Diese Frage wurde in einer multizentrischen, kontrollierten Studie aus Südkorea untersucht. 356 Patienten mit Brustkrebs erhielten entweder Edukation (Kontrollgruppe) oder die Intervention „Smart After-Care“ (Experimentalgruppe), die eine Smartphone-App und einen Schrittzähler beinhaltete. Zu Studienbeginn und nach zwölf Wochen wurde die körperliche Aktivität mit dem Fragebogen International Physical Activity Questionnaire-Short Form (IPAQ-SF) gemessen.

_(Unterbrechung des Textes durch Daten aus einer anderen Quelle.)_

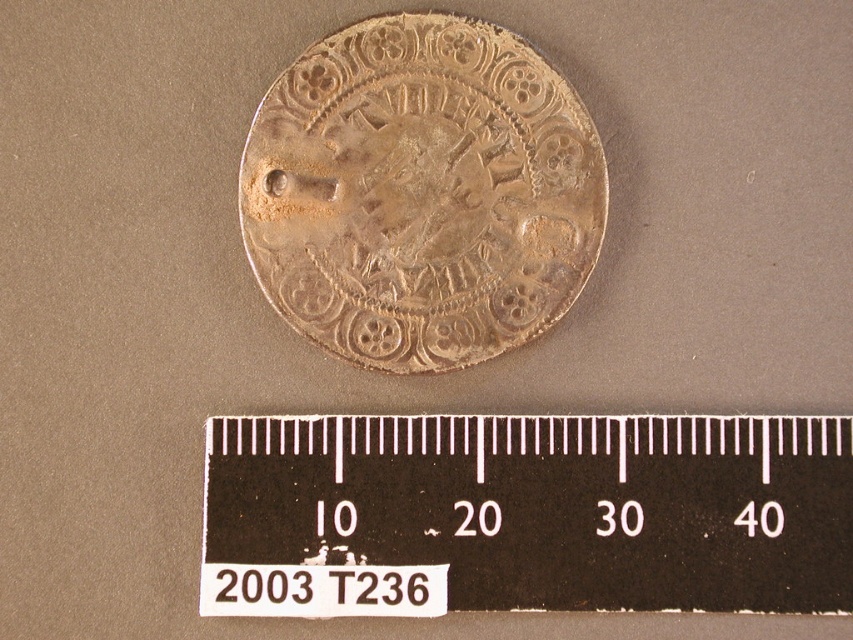 Question: Can you confirm if black plastic ruler at center is positioned below gold-toned metallic coin at center?

Choices:
 (A) yes
 (B) no

Answer: (A)

Question: Among these points, which one is nearest to the camera?

Choices:
 (A) (489, 540)
 (B) (326, 168)

Answer: (B)

Question: Which of the following is the closest to the observer?

Choices:
 (A) black plastic ruler at center
 (B) gold-toned metallic coin at center

Answer: (A)

Question: Is black plastic ruler at center closer to the viewer compared to gold-toned metallic coin at center?

Choices:
 (A) no
 (B) yes

Answer: (B)

Question: Is black plastic ruler at center above gold-toned metallic coin at center?

Choices:
 (A) yes
 (B) no

Answer: (B)

Question: Which of the following is the farthest from the observer?

Choices:
 (A) (369, 33)
 (B) (241, 426)

Answer: (B) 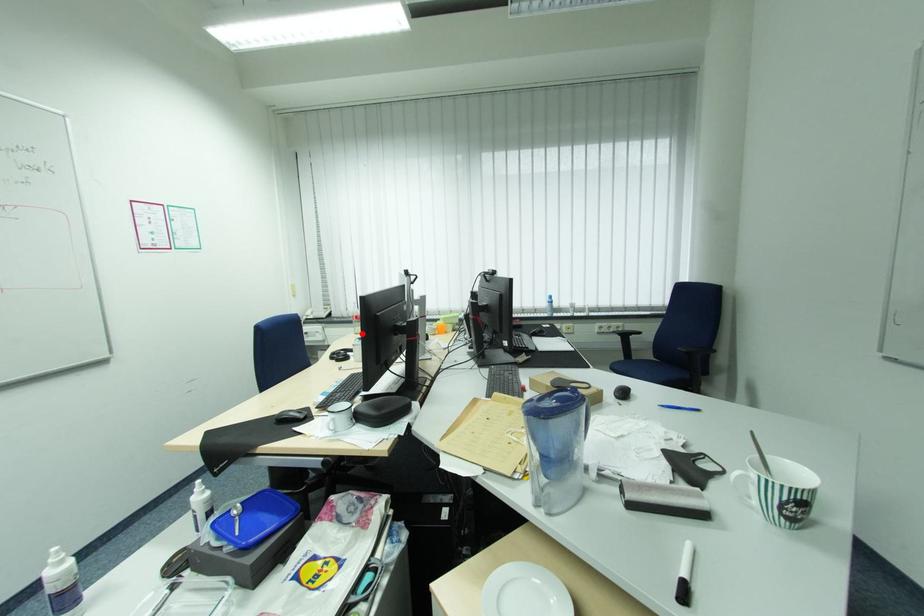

Anfangs betrug die körperliche Aktivität durchschnittlich 2315,5 ± 3513,2 MET (Metabolisches Äquivalent) Minuten pro Woche; 17,4 Prozent der Studienteilnehmer waren in einem gesundheitsrelevanten Maße körperlich aktiv, 33 Prozent waren inaktiv. Dies war auch vom Krebsstadium abhängig: Die schwerer betroffenen Patienten waren weniger körperlich aktiv als diejenigen mit Stadium null. Nach der App-Intervention war die Aktivität auf durchschnittlich 3466,2 ± 4712,5 MET Minuten pro Woche gestiegen. 15,3 Prozent der Patienten waren noch inaktiv und der Anteil der gesundheitsrelevant Aktiven erhöhte sich auf 34,2 Prozent. Die Wahrscheinlichkeit, die körperliche Aktivität zu erhöhen, war bei den Teilnehmern mit vorangeschrittener Krebserkrankung dreimal so hoch wie bei den übrigen Probanden. Die Experimentalintervention war über 60 Prozent effektiver zur Verbesserung der körperlichen Aktivität als die Kontrollintervention.